Work required
Only lines that contain the word "Ihre" are to be returned from the data below.

Saved entries
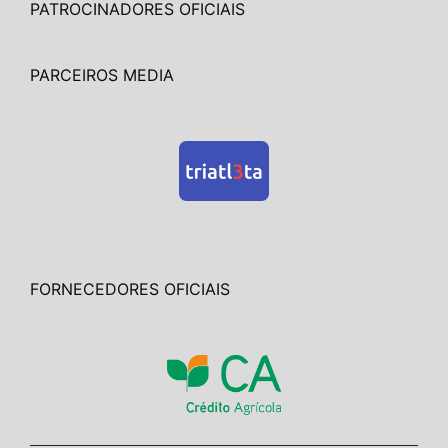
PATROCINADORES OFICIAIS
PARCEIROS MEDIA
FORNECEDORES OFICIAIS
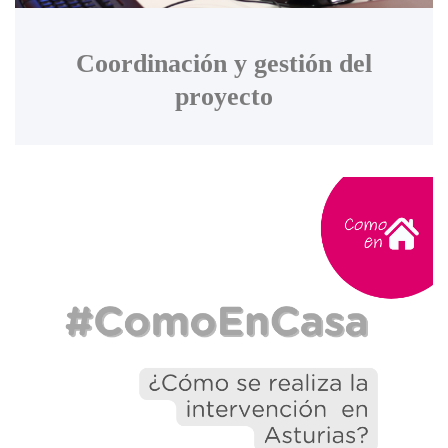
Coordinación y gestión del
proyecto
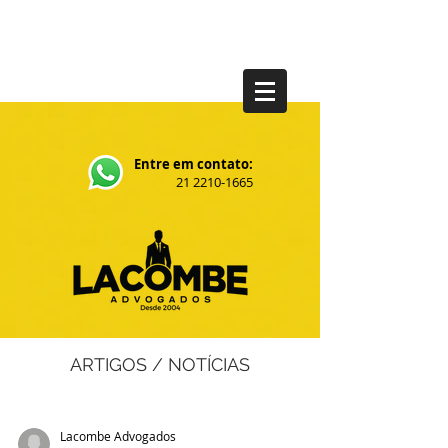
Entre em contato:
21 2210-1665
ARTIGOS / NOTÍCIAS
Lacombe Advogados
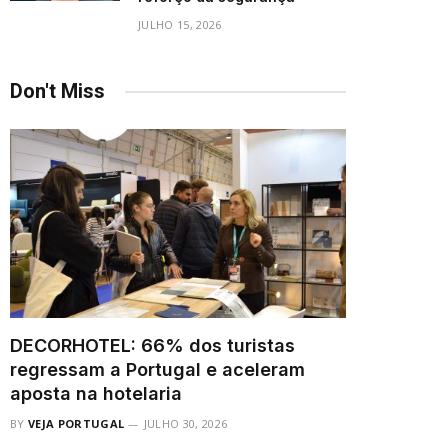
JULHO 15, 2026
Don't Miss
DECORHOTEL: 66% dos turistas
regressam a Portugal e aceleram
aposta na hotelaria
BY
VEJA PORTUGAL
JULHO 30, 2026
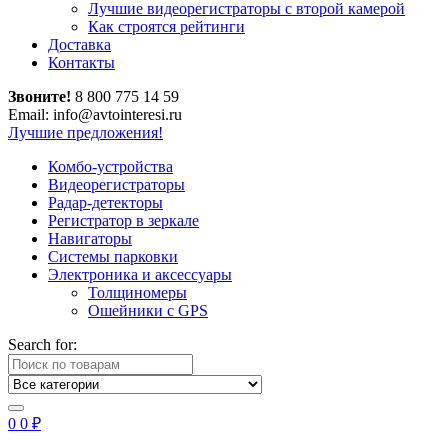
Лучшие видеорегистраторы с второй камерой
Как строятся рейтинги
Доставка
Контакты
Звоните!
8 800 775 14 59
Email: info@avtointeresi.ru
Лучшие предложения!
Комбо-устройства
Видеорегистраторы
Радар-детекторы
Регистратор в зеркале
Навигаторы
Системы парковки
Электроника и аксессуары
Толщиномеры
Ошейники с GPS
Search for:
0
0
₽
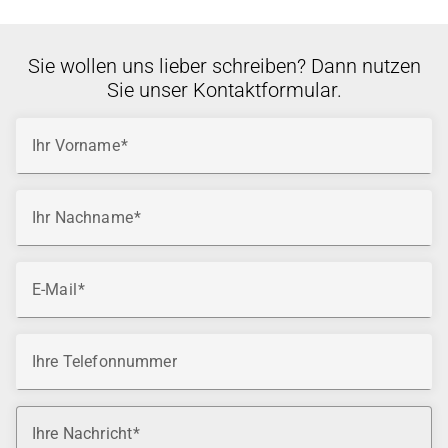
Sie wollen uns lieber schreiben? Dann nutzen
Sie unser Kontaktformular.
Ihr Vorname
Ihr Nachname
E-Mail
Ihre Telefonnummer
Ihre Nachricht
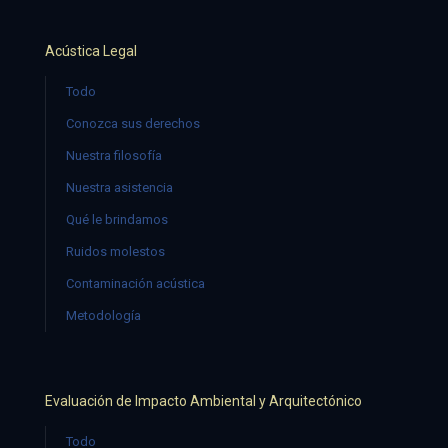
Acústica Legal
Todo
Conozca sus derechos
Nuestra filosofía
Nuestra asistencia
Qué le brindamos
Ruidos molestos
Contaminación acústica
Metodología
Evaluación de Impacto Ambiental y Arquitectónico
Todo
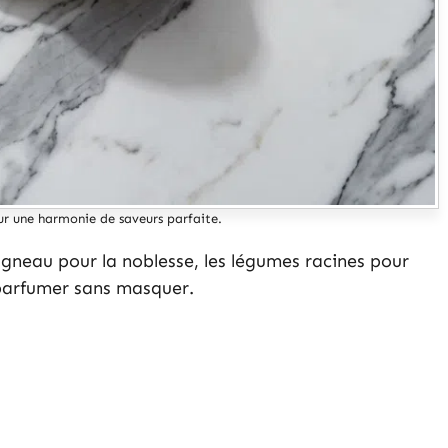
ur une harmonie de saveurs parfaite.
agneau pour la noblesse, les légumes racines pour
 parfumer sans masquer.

...

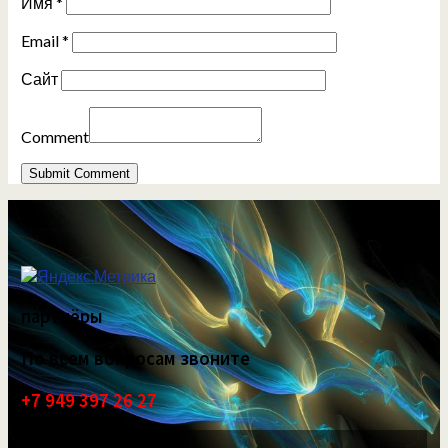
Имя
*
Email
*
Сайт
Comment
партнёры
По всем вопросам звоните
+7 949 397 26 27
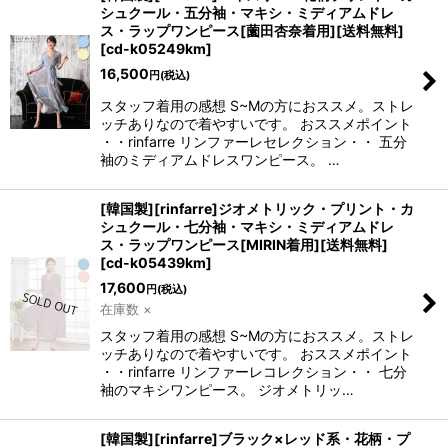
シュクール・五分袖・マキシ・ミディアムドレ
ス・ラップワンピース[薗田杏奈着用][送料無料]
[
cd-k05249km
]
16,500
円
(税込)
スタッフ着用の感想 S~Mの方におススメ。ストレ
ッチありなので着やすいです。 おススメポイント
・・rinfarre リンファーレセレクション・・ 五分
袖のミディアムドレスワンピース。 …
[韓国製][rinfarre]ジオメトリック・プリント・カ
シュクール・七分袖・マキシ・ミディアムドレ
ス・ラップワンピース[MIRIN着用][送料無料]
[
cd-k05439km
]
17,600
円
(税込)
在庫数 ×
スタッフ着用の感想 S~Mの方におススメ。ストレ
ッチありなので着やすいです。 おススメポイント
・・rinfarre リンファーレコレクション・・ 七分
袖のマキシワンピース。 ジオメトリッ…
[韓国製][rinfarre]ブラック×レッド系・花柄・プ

* * *

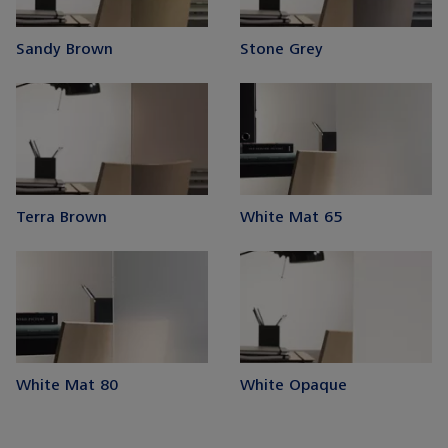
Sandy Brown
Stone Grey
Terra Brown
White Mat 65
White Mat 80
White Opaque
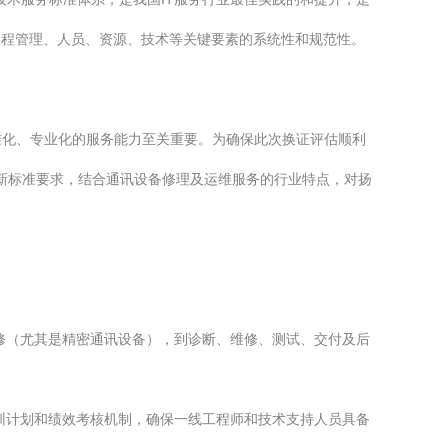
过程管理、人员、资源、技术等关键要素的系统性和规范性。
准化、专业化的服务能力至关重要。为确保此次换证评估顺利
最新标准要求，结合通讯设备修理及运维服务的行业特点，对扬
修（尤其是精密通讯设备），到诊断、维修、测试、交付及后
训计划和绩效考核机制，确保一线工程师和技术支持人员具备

Finished task
Ihre Telefonnummer
Ihre Nachricht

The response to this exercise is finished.